> [Task details] Working from the entries that follow, transcribe exactly and only the lines from the one with "ty) [IUS 03, 1 CFU]" through the last, pictures excluded.

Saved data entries
__________________________________________________

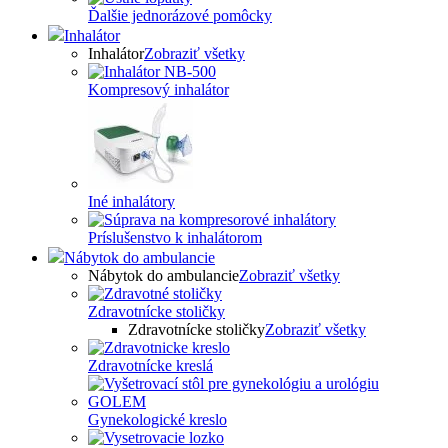
Ďalšie jednorázové pomôcky
Inhalátor
Inhalátor
Zobraziť všetky
Kompresový inhalátor
Iné inhalátory
Príslušenstvo k inhalátorom
Nábytok do ambulancie
Nábytok do ambulancie
Zobraziť všetky
Zdravotnícke stoličky
Zdravotnícke stoličky
Zobraziť všetky
Zdravotnícke kreslá
Gynekologické kreslo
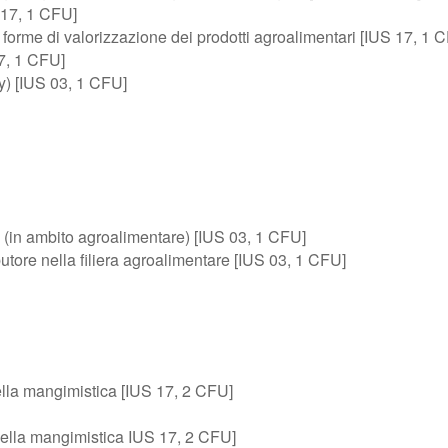
 17, 1 CFU]
e forme di valorizzazione dei prodotti agroalimentari [IUS 17, 1 
17, 1 CFU]
ty) [IUS 03, 1 CFU]
 (in ambito agroalimentare) [IUS 03, 1 CFU]
ibutore nella filiera agroalimentare [IUS 03, 1 CFU]
ella mangimistica [IUS 17, 2 CFU]
della mangimistica IUS 17, 2 CFU]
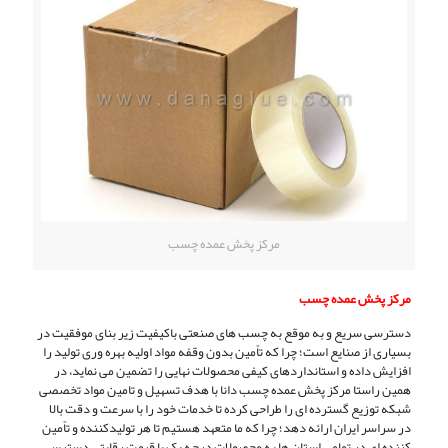
مرکز پخش عمده چسب
مرکز پخش عمده چسب
دسترسی سریع و به‌ موقع به چسب ‌های صنعتی باکیفیت زیر بنای موفقیت در
بسیاری از صنایع است؛ چرا که تاًمین بدون وقفه مواد اولیه بهره ‌وری تولید را
افزایش داده و استانداردهای کیفی محصولات نهایی را تضمین می ‌نماید، در
همین راستا مرکز پخش عمده چسب دانا با هدف تسهیل و تامین مواد تخصصی
شبکه توزیع گسترده‌ ای را طراحی کرده تا خدمات خود را با سرعت و دقت بالا
در سراسر ایران ارائه دهد؛ چرا که ما متعهد هستیم تا هر تولیدکننده و تاًمین‌
کننده ‌ای در تمامی استان ‌ها به محصولات درجه‌ یک با قیمت رقابتی دسترسی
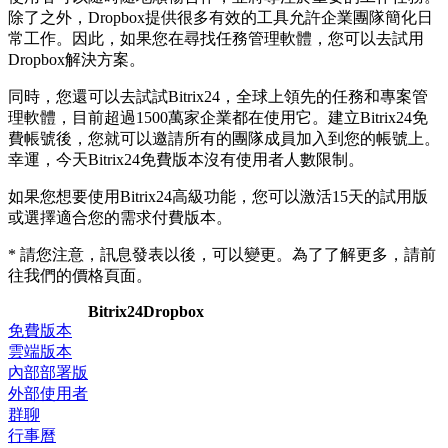
除了之外，Dropbox提供很多有效的工具允許企業團隊簡化日
常工作。因此，如果您在尋找任務管理軟體，您可以去試用
Dropbox解決方案。
同時，您還可以去試試Bitrix24，全球上領先的任務和專案管
理軟體，目前超過1500萬家企業都在使用它。建立Bitrix24免
費帳號後，您就可以邀請所有的團隊成員加入到您的帳號上。
幸運，今天Bitrix24免費版本沒有使用者人數限制。
如果您想要使用Bitrix24高級功能，您可以激活15天的試用版
或選擇適合您的需求付費版本。
* 請您注意，訊息發表以後，可以變更。為了了解更多，請前
往我們的價格頁面。
Bitrix24
Dropbox
免費版本
雲端版本
內部部署版
外部使用者
群聊
行事曆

__________________________________________________

> [Exercise answer]
ty) [IUS 03, 1 CFU]
 (in ambito agroalimentare) [IUS 03, 1 CFU]
ibutore nella filiera agroalimentare [IUS 03, 1 CFU]
ella mangimistica [IUS 17, 2 CFU]
della mangimistica IUS 17, 2 CFU]
مرکز پخش عمده چسب
مرکز پخش عمده چسب
دسترسی سریع و به‌ موقع به چسب ‌های صنعتی باکیفیت زیر بنای موفقیت در
بسیاری از صنایع است؛ چرا که تاًمین بدون وقفه مواد اولیه بهره ‌وری تولید را
افزایش داده و استانداردهای کیفی محصولات نهایی را تضمین می ‌نماید، در
همین راستا مرکز پخش عمده چسب دانا با هدف تسهیل و تامین مواد تخصصی
شبکه توزیع گسترده‌ ای را طراحی کرده تا خدمات خود را با سرعت و دقت بالا
در سراسر ایران ارائه دهد؛ چرا که ما متعهد هستیم تا هر تولیدکننده و تاًمین‌
کننده ‌ای در تمامی استان ‌ها به محصولات درجه‌ یک با قیمت رقابتی دسترسی
除了之外，Dropbox提供很多有效的工具允許企業團隊簡化日
常工作。因此，如果您在尋找任務管理軟體，您可以去試用
Dropbox解決方案。
同時，您還可以去試試Bitrix24，全球上領先的任務和專案管
理軟體，目前超過1500萬家企業都在使用它。建立Bitrix24免
費帳號後，您就可以邀請所有的團隊成員加入到您的帳號上。
幸運，今天Bitrix24免費版本沒有使用者人數限制。
如果您想要使用Bitrix24高級功能，您可以激活15天的試用版
或選擇適合您的需求付費版本。
* 請您注意，訊息發表以後，可以變更。為了了解更多，請前
往我們的價格頁面。
Bitrix24
Dropbox
免費版本
雲端版本
內部部署版
外部使用者
群聊
行事曆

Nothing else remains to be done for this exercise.